Шрифт:
Интервал:
Закладка:
– Скорее всего – да. И шантажировать военными поставками, – соглашается Петр Всеславович.
– Интересно, а эти союзнички отсиживаются по штабам или хоть изредка выезжают на передний край? – Мечтательно прикрываю глаза. – Это я к тому, что было бы неплохо им на фугасе подорваться или под обстрел какой-нибудь попасть.
– Они, если и выезжают, то с сопровождением.
– Ну, это не страшно, помимо одного англичанина погибнет еще несколько штабных хвостозаносителей, уже давно получивших свои тридцать сребреников.
– Ну что, Иван Петрович, идея насчет этих… эскадронов смерти была ваша с генералом? Она уже действует, – Воронцов язвительно улыбается Павлову, затем обращается ко мне: – А с простыми конвойными как быть? Тоже – в могилу?
– Нет, конечно! Бойцы-то тут при чем? Да и убивать никого не надо… Было бы где-нибудь место хорошее, чтобы подержать их там, поговорить вдумчиво без спешки и суеты, они бы просто пропадали без вести.
Ротмистр с академиком многозначительно переглядываются, затем Павлов, довольно улыбаясь, выдает очередную маленькую сенсацию:
– Денис Анатольевич, а ведь есть такое место. Даже – два. Первое – у вас в батальоне, в качестве перевалочного пункта. Вспомните, как вы над шпионами прикалывались. А второе – здесь, в Институте. Могу даже показать, если не боитесь.
– Заодно поучаствуете в эксперименте, о котором я вам говорил, – добавляет Петр Всеславович, улыбка которого мне почему-то совсем не нравится…
Оказывается, Институт за последнее время разросся и превратился в маленький закрытый городок. Нам пришлось даже минут десять ехать на дежурном авто и за это время миновать аж два КПП, прежде чем остановиться перед длинным бревенчатым двухэтажным домом, стоявшим, тем не менее, на мощном бетонном фундаменте.
Пижоните-с, господин академик, даже подвальный этаж сделали!
Заходим внутрь, минуя очередного вохровца, дежурящего сразу за вторыми дверями, и сразу же спускаемся по лестнице в нижний уровень. Пол, покрытый непривычно пружинящим линолеумом, обшитые сосновыми досками стены, неяркие лампочки в плафонах под потолком… Непонятен только полёт мысли того прораба, который отливал этот фундамент. Прям лабиринт какой-то, да еще с поворотами под самыми невероятными углами и в самых неожиданных местах. Наконец-то выходим в короткий, относительно прямой коридорчик с тремя дверями.

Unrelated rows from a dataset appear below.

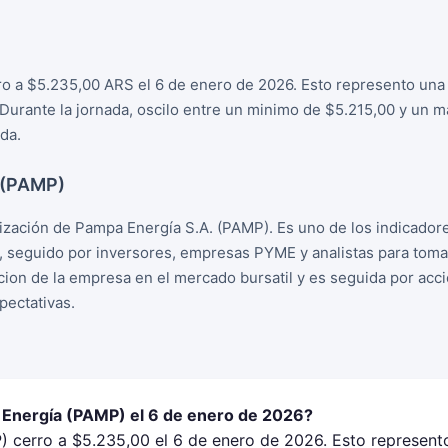
o a $5.235,00 ARS el 6 de enero de 2026. Esto represento una 
. Durante la jornada, oscilo entre un minimo de $5.215,00 y un
da.
 (PAMP)
zación de Pampa Energía S.A. (PAMP). Es uno de los indicador
, seguido por inversores, empresas PYME y analistas para tom
racion de la empresa en el mercado bursatil y es seguida por ac
ectativas.
 Energía (PAMP) el 6 de enero de 2026?
 cerro a $5.235,00 el 6 de enero de 2026. Esto represent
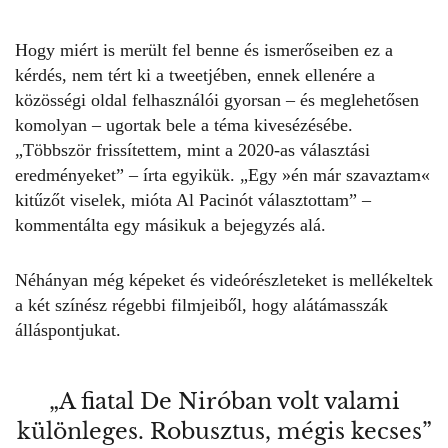
Hogy miért is merült fel benne és ismerőseiben ez a
kérdés, nem tért ki a tweetjében, ennek ellenére a
közösségi oldal felhasználói gyorsan – és meglehetősen
komolyan – ugortak bele a téma kivesézésébe.
„Többször frissítettem, mint a 2020-as választási
eredményeket” – írta egyikük. „Egy »én már szavaztam«
kitűzőt viselek, mióta Al Pacinót választottam” –
kommentálta egy másikuk a bejegyzés alá.
Néhányan még képeket és videórészleteket is mellékeltek
a két színész régebbi filmjeiből, hogy alátámasszák
álláspontjukat.
„A fiatal De Niróban volt valami
különleges. Robusztus, mégis kecses”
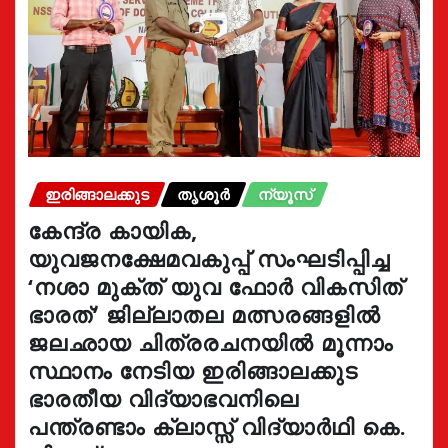
ഇരിങ്ങാലക്കുട
തൃശൂർ
ന്യൂസ്
കേന്ദ്ര കായിക,
യുവജനക്ഷേമവകുപ്പ് സംഘടിപ്പിച്ച
‘നശാ മുക്ത് യുവ ഫോർ വികസിത്
ഭാരത്’ ജില്ലാതല മത്സരങ്ങളിൽ
ജലഛായ ചിത്രരചനയിൽ മൂന്നാം
സ്ഥാനം നേടിയ ഇരിങ്ങാലക്കുട
ഭാരതീയ വിദ്യാഭവനിലെ
പന്ത്രണ്ടാം ക്ലാസ്സ് വിദ്യാർഥി കെ.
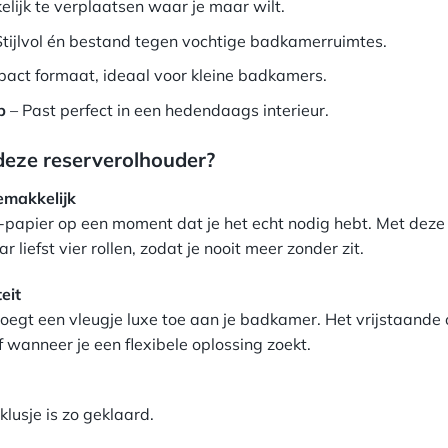
lijk te verplaatsen waar je maar wilt.
Stijlvol én bestand tegen vochtige badkamerruimtes.
act formaat, ideaal voor kleine badkamers.
p
– Past perfect in een hedendaags interieur.
eze reserverolhouder?
gemakkelijk
 wc-papier op een moment dat je het echt nodig hebt. Met dez
liefst vier rollen, zodat je nooit meer zonder zit.
eit
gt een vleugje luxe toe aan je badkamer. Het vrijstaande o
 wanneer je een flexibele oplossing zoekt.
 klusje is zo geklaard.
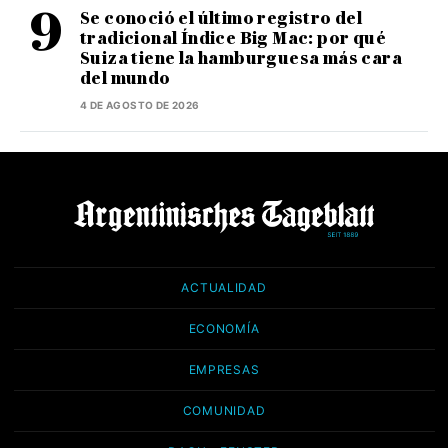
Se conoció el último registro del
tradicional Índice Big Mac: por qué
Suiza tiene la hamburguesa más cara
del mundo
4 DE AGOSTO DE 2026
ACTUALIDAD
ECONOMÍA
EMPRESAS
COMUNIDAD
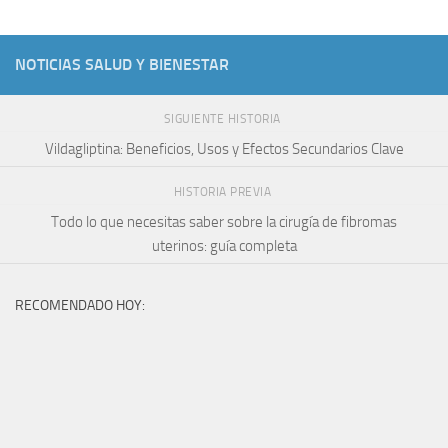
NOTICIAS SALUD Y BIENESTAR
SIGUIENTE HISTORIA
Vildagliptina: Beneficios, Usos y Efectos Secundarios Clave
HISTORIA PREVIA
Todo lo que necesitas saber sobre la cirugía de fibromas
uterinos: guía completa
RECOMENDADO HOY:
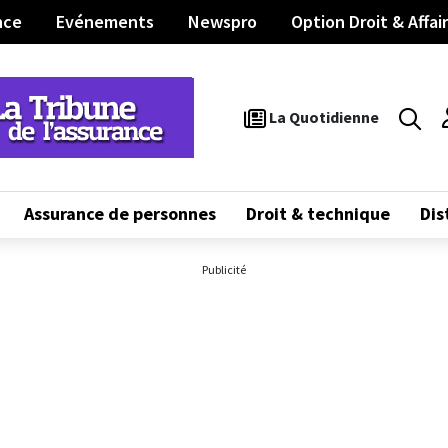
nce
Evénements
Newspro
Option Droit & Affai
Rec
La Quotidienne
Assurance de personnes
Droit & technique
Dis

– Прошу, Денис Анатольевич.
Павлов открывает оказавшуюся неожиданно толстой дверь и вместе с Воронцовым проходит внутрь, приглашая следовать за ними.
– Как вам интерьер? Ничего не напоминает?
Захожу внутрь и осматриваюсь. Мрачновато-казенное помещение, чем-то напоминающее гауптвахту. Крашенные в синий цвет стены, тускленькая лампочка, забранная мелкой решеткой, заправленная по всем правилам солдатская койка, табуретка рядом с тумбочкой. Слева от входа в углу жестяная раковина с водопроводным краном, под ней – ведро с крышкой. Нет, однозначно – кича. Или камера предварительного заключения… На мгновение проскальзывает подленькая мыслишка, что вот сейчас запрут здесь господина штабс-капитана и… А что «и»? Если уж не верить Тесле, то не верить никому! Да и на свободе я нужнее, тем более что разногласий у нас никаких нет. Но червячок сомнения шевелится… или это обстановка навевает? И не только обстановка!..
– Суть эксперимента такова. Вы должны пробыть в этой комнате в одиночестве пятнадцать минут, после чего выйти и рассказать нам свои ощущения. Если почувствуете себя не очень хорошо, нажмите вот эту кнопку, – академик показывает на стену и продолжает серьезным тоном излагать правила: – Для вашей же безопасности прошу отдать оружие Петру Всеславовичу.
За мгновение все сомнения и мысли о подставе снова прокручиваются в голове… Нет, играть, так по-взрослому! Расстегиваю «сбрую» и отдаю шашку и кобуру с люгером вместе с ремнями Воронцову, который, видимо, поняв мое состояние, пытается ободряюще улыбнуться.
– Обыскивать будете, Иван Петрович? – развожу руки и делаю вид, что пытаюсь встать к стене.
– Денис!.. Анатольевич… – Павлов пытается что-нибудь сказать, желая скрыть свою неловкость. – Давайте поговорим через пятнадцать минут.
Дверь закрывается, и я остаюсь в одиночестве и тишине с головой, полной сумбурных мыслей. Наверное, все-таки правильно говорят, что хуже опасности только неизвестность. Заваливаюсь на койку и еще раз обвожу взглядом помещение. Пока все то же самое, ничего не изменилось… А может, это – просто розыгрыш? Может, академику скучно и он так развлекается? Смотрит сейчас через незаметную дырочку в стене и ждет, когда начну истерить. А вот хренушки вам! Не дождетесь!..
А тишина-то, оказывается, обманчива. Сразу внимания не обратил, но краник-то течет. И водичка капает, негромко брякая по жести раковины. И что-то бряканье это стало вроде чуть громче… Да и атмосфера в камере неуловимо изменилась, стала какой-то недоброй и опасной…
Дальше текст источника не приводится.